In a scatterplot of first measurement versus second measurement, perfect repeatability would put every point on the diagonal line y = x. Real data usually form a cloud around that line, and the most extreme first measurements tend to have second measurements pulled toward the mean. This effect is not a mysterious force and does not mean individuals are destined to become average.
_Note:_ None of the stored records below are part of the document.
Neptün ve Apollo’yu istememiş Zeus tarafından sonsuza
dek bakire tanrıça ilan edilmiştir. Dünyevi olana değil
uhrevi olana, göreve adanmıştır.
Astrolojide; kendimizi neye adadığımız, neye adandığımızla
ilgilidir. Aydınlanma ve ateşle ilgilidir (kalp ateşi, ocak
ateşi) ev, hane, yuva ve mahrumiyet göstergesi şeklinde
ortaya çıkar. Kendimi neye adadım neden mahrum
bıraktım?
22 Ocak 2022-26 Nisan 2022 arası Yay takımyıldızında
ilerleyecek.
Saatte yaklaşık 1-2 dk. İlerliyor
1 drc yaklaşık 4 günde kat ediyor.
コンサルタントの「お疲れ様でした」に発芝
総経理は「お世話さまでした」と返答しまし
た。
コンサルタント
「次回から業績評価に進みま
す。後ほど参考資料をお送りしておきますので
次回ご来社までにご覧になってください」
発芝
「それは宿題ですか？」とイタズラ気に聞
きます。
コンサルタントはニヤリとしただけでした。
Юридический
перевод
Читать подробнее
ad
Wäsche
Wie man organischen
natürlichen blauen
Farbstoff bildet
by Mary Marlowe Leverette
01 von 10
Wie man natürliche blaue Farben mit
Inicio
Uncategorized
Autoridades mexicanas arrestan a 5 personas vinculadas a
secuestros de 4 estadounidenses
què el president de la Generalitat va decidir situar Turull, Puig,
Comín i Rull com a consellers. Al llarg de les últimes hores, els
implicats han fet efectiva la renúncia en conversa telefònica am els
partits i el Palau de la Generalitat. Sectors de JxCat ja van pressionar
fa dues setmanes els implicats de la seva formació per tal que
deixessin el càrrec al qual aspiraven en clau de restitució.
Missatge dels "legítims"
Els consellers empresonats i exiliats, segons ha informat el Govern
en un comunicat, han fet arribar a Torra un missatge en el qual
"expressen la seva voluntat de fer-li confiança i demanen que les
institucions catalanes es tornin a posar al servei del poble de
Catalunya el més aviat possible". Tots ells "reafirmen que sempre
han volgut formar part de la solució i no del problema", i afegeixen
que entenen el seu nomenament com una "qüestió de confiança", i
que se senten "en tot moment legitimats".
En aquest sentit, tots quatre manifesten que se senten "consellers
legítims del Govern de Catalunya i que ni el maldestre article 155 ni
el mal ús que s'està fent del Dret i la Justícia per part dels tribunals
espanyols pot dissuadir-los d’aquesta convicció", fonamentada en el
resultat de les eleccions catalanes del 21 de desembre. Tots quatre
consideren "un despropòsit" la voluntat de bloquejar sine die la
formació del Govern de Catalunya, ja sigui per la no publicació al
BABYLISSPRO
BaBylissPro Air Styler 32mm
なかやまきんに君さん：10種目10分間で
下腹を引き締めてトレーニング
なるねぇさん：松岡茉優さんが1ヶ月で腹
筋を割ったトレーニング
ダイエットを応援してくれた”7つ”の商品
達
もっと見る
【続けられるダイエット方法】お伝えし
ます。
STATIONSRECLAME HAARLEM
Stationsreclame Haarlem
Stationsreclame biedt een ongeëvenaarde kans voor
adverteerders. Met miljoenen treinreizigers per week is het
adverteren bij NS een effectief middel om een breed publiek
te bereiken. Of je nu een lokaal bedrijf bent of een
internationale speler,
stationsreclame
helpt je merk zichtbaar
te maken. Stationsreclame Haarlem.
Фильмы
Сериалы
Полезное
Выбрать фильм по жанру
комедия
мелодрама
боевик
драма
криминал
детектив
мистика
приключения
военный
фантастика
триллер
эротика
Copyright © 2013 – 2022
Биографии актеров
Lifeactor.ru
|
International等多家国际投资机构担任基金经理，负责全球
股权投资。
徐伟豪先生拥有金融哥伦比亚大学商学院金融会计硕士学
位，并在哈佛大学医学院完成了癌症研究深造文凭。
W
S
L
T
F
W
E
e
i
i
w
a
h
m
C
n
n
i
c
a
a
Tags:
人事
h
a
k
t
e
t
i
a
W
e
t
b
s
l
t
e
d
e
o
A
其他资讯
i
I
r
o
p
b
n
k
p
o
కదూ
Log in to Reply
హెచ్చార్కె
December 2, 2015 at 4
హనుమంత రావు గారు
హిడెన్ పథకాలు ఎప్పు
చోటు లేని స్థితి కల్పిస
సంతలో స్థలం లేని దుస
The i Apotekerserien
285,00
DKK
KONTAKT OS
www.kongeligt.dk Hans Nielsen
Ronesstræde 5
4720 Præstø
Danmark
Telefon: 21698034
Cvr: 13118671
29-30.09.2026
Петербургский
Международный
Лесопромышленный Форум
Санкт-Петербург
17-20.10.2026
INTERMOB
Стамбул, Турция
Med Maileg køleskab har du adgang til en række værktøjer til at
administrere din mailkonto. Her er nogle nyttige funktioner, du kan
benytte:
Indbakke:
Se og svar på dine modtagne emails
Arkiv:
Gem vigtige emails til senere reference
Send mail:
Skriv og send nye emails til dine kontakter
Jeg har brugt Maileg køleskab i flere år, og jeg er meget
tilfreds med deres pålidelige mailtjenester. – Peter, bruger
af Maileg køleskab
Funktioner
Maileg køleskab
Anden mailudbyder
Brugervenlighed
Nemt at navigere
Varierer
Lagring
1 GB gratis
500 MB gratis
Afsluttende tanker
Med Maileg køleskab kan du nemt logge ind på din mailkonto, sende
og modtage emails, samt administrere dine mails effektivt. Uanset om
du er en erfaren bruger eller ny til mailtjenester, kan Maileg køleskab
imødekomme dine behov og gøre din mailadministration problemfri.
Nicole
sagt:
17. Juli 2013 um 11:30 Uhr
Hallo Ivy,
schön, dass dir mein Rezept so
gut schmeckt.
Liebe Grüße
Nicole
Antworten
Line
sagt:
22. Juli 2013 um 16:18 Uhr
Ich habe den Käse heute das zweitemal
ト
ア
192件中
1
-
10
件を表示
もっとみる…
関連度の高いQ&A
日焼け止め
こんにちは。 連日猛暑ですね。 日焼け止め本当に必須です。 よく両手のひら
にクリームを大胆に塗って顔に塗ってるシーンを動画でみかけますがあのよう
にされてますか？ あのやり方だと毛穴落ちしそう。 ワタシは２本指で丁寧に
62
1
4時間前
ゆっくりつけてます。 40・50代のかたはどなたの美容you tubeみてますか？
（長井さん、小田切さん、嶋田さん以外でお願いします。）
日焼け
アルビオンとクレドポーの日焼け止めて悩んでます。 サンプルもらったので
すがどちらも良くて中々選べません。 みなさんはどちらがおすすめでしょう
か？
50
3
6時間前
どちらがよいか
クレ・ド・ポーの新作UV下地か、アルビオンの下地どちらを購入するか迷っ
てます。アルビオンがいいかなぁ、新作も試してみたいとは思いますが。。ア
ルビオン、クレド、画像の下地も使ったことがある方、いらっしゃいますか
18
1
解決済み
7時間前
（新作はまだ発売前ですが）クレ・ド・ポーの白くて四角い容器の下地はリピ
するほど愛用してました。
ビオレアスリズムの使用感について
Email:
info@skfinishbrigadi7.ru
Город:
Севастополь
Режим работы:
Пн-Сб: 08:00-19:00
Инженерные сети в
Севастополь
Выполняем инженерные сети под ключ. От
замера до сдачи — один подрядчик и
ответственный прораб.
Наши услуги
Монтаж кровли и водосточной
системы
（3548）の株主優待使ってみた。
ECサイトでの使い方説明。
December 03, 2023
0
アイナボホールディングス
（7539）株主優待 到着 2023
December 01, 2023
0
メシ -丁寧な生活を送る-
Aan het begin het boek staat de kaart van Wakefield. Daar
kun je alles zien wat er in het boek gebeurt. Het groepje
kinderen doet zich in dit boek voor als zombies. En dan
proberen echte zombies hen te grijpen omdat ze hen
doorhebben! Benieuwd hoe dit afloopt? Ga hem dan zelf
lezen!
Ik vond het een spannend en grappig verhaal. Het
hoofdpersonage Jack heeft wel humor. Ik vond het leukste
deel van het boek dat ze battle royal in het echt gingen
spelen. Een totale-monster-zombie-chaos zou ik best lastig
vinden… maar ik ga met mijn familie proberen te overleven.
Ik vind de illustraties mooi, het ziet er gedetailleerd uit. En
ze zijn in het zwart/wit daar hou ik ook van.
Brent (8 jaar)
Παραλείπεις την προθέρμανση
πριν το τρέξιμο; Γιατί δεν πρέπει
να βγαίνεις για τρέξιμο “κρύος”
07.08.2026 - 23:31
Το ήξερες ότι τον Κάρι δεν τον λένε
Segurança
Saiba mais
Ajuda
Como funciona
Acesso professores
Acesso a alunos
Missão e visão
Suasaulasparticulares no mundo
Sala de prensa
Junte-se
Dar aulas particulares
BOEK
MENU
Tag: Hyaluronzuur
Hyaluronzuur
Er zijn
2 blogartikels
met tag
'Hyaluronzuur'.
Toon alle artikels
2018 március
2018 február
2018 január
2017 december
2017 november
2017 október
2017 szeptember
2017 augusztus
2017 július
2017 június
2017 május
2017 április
It is a statistical pattern caused by imperfect correlation between repeated measurements.

Key Facts

  • Regression to the mean occurs when extreme observations are followed by less extreme observations on average.
  • Perfect repeatability would give y = x for first measurement x and second measurement y.
  • If the correlation is less than 1, predicted standardized scores move toward 0: z_y = r z_x.
  • The mean is the balancing point of a data set: mean = sum of values / number of values.
  • The weaker the correlation r between two measurements, the stronger the regression effect.
  • Regression to the mean can make random change look like improvement, decline, punishment effects, or treatment effects.

Vocabulary

Regression to the mean
A statistical pattern in which extreme measurements tend to be followed by measurements closer to the average.
Mean
The arithmetic average found by adding all values and dividing by the number of values.
Correlation
A number from -1 to 1 that describes the strength and direction of a linear relationship between two variables.
Random variation
Unpredictable fluctuation in measurements caused by chance, noise, or temporary factors.
Standardized score
A value expressed in standard deviation units from the mean, often written as a z-score.

Common Mistakes to Avoid

  • Mistaking regression to the mean for a real cause, because an extreme score followed by a more average score can happen even when nothing caused a change.
  • Judging a treatment only on people with extreme initial scores, because some improvement is expected naturally from regression to the mean.
  • Assuming every individual must move toward the average, because regression to the mean describes group averages, not a guaranteed path for each person.
  • Ignoring measurement error and random variation, because extreme results often include temporary noise that is unlikely to repeat exactly.

Practice Questions

  1. 1 A class has a mean test score of 70 with a standard deviation of 10. A student scores 90 on the first test. If the correlation between first and second test scores is r = 0.6, what is the predicted second-test score using z_y = r z_x?
  2. 2 A basketball player averages 50% on free throws but makes 9 out of 10 in one game. In the next game, the player makes 5 out of 10. Explain numerically how the second result is closer to the long-term average.
  3. 3 A school gives extra tutoring only to students who scored extremely low on a practice exam. Their scores improve on the next exam. Explain why this improvement is not automatically proof that the tutoring caused all of the gain.